Israeli diamond trader

Shmuel Schnitzer, Atty. (שמואל שניצר; born in 1949) is an Israeli diamond trader and chairman of S. Schnitzer Diamonds Ltd. Schnitzer served as president of the Israel Diamond Exchange (IDE) from 1998 to 2004 and from 2013 to 2015, and after serving in this position, he was awarded the title of Lifelong Honorary President of the Israel Diamond Exchange. Shmuel Schnitzer was president of the World Federation of Diamond Bourses (WFDB) from 2002 to 2006, and after his resignation, he was awarded the title of Honorary Life President of the WFDB. In addition, Shmuel Schnitzer holds a Lifetime Achievement Award from the New York Diamond Dealers Club (DDC) and is honorary president of the Israel Precious Stones & Diamonds Exchange.

==Biography==
Schnitzer was born in Israel to Varda and Moshe Schnitzer. He is married to Sharona and they have three children, Shai, Shani and Ben. Shmuel Schnitzer studied law from 1972 to 1976 at the Hebrew University of Jerusalem, and was then licensed as an attorney. In 1975, he became a member of the Israel Diamond Exchange. In 1988, he entered public service as a member of the Executive Committee of the Israel Diamond Manufacturers Association, fulfilling numerous positions: chair of the Justice Committee, chair of the Finance Committee, chair of the Younger Generation Committee and others.

In 1998, Schnitzer was elected president of the Israel Diamond Exchange. He served in this position for three consecutive terms, until 2004. In October 2013, he was elected once again to the office of president of the Israel Diamond Exchange, in which he served until 2015. Upon retiring, he was awarded the title of Lifelong Honorary President of the Exchange, in addition to his position as Honorary President of the Israel Precious Stones & Diamonds Exchange.

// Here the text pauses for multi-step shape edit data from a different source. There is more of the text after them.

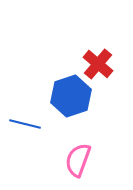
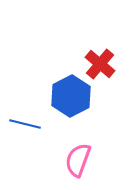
red cross: moved 2 px right
blue hexagon: rotated 9 degrees counterclockwise
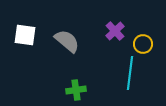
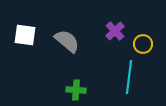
cyan line: moved 1 px left, 4 px down
green cross: rotated 12 degrees clockwise
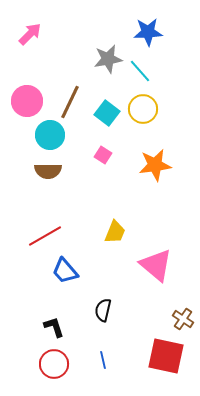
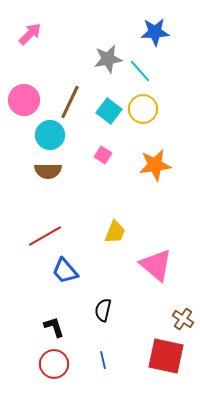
blue star: moved 7 px right
pink circle: moved 3 px left, 1 px up
cyan square: moved 2 px right, 2 px up
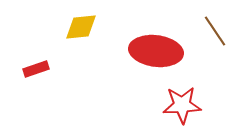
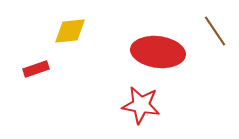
yellow diamond: moved 11 px left, 4 px down
red ellipse: moved 2 px right, 1 px down
red star: moved 41 px left; rotated 12 degrees clockwise
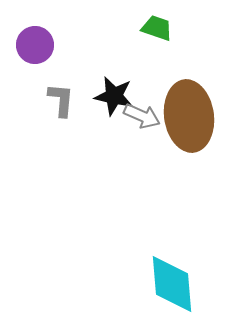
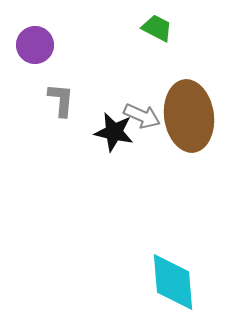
green trapezoid: rotated 8 degrees clockwise
black star: moved 36 px down
cyan diamond: moved 1 px right, 2 px up
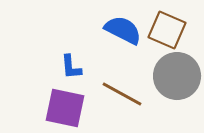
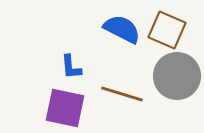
blue semicircle: moved 1 px left, 1 px up
brown line: rotated 12 degrees counterclockwise
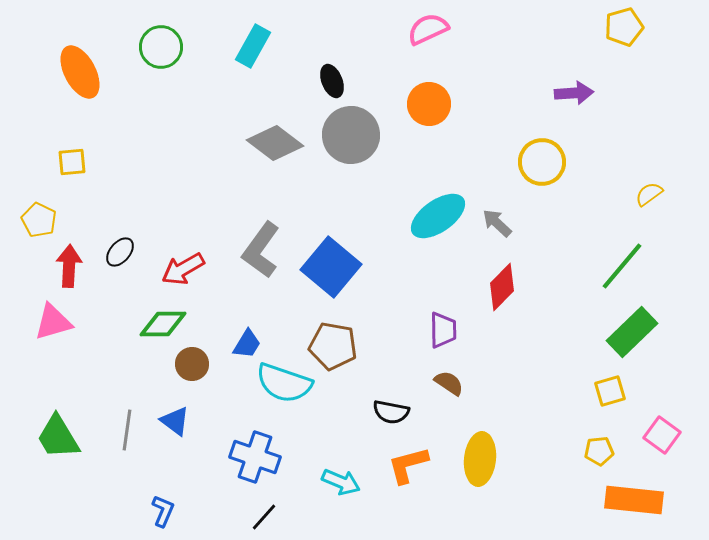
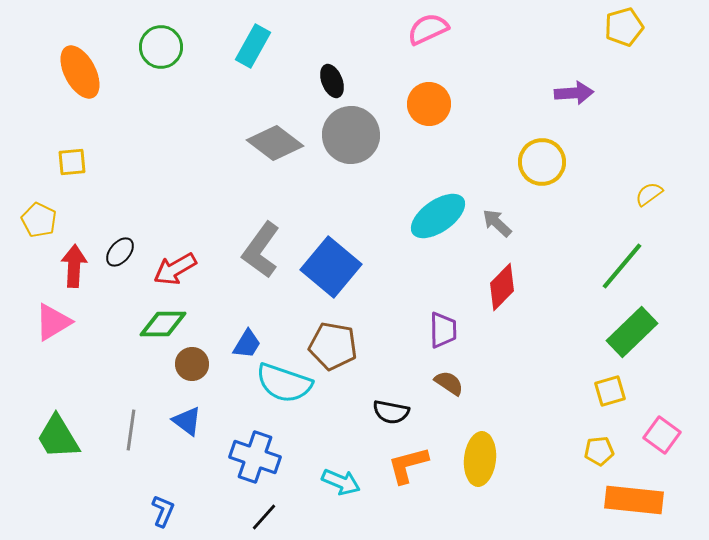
red arrow at (69, 266): moved 5 px right
red arrow at (183, 269): moved 8 px left
pink triangle at (53, 322): rotated 15 degrees counterclockwise
blue triangle at (175, 421): moved 12 px right
gray line at (127, 430): moved 4 px right
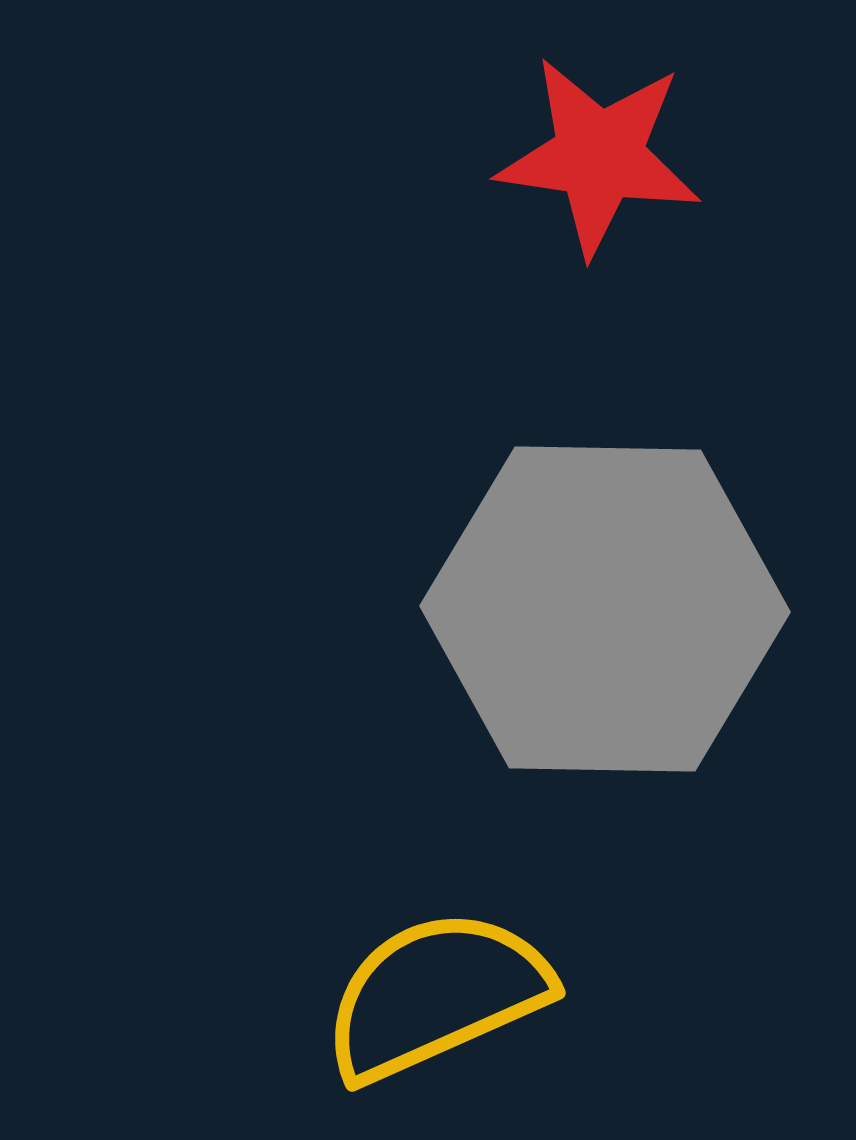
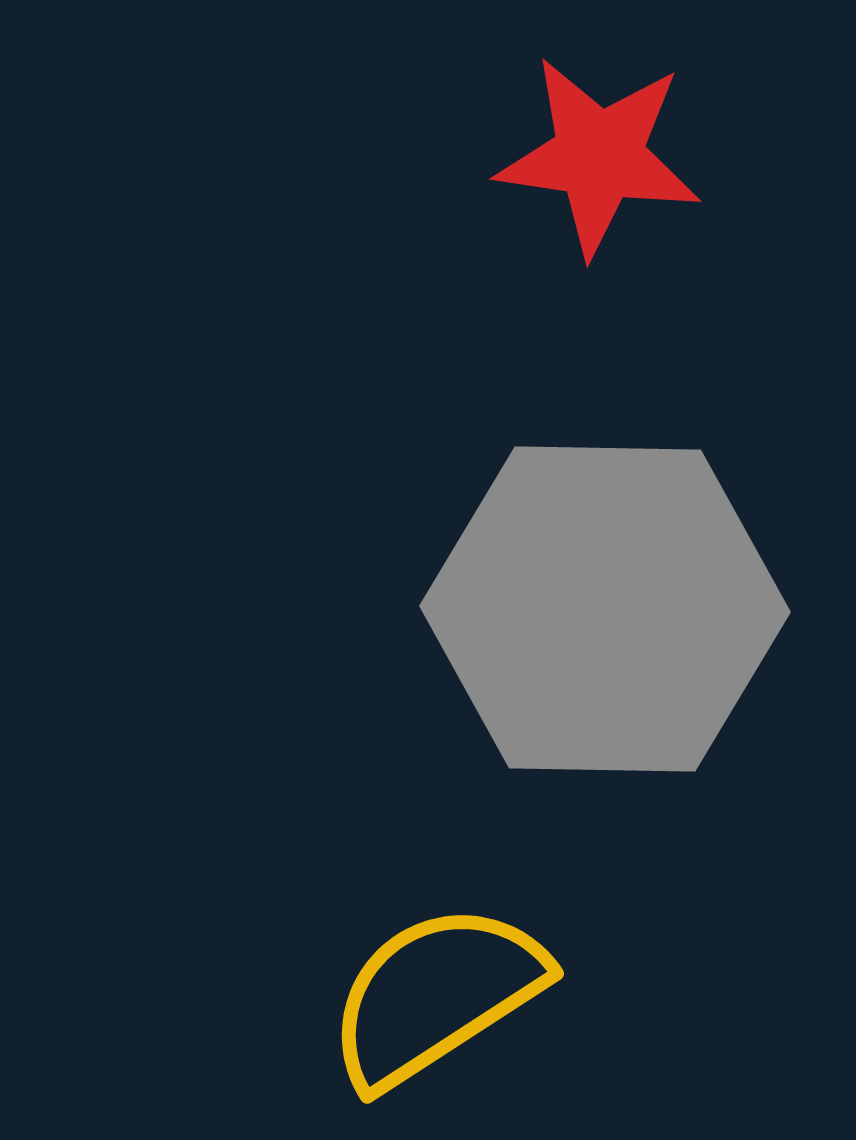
yellow semicircle: rotated 9 degrees counterclockwise
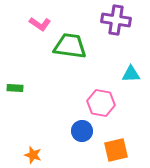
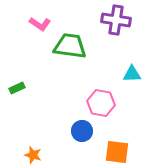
cyan triangle: moved 1 px right
green rectangle: moved 2 px right; rotated 28 degrees counterclockwise
orange square: moved 1 px right, 2 px down; rotated 20 degrees clockwise
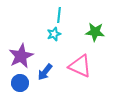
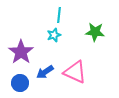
cyan star: moved 1 px down
purple star: moved 4 px up; rotated 10 degrees counterclockwise
pink triangle: moved 5 px left, 6 px down
blue arrow: rotated 18 degrees clockwise
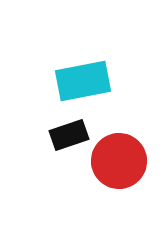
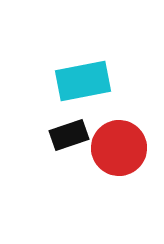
red circle: moved 13 px up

Schnitzer serves as a member of the presidium of the Diamond Manufacturers Association, chairman of its Justice Committee and a member of the Advisory Committee of the Shanghai Diamond Exchange, a position he has held since the founding of the exchange.

In January 2016, he was elected chair of the board of the directors of the Israel Diamond Institute, and served this office until 2018.

Schnitzer was awarded the Lifetime Achievement Award of the New York Diamond Dealers Club (DDC). During the 32nd World Diamond Congress, which was held in Israel, the diamond industry awarded him the Israel Diamond Dignitary Award.

==Social Activity==
Shmuel Schnitzer is a member of the Moshe Schnitzer Foundation for Research on the Israeli Economy and Society at Bar-Ilan University. The foundation funds academic research activity regarding the Israeli market, economy and society, promoting excellence in research in these areas. Schnitzer is also a member of the board of trustees of the Tel Aviv University and the Association of Friends of the Tel Aviv Medical Center.

Schnitzer was president and chairman of the Beitar Tel Aviv Bat Yam F.C. football team from 2007 to 2012. This was a peak period for the team; in 2008, it reached the national semi-finals, despite its position as a third-tier club. From 2009 to 2013, he was a member of the executive and the secretariat of the Football Association. Schnitzer currently serves as a member of the Central Board of Beitar.

Schnitzer has been vice-president of the Israel–Japan Chamber of Commerce since 2012.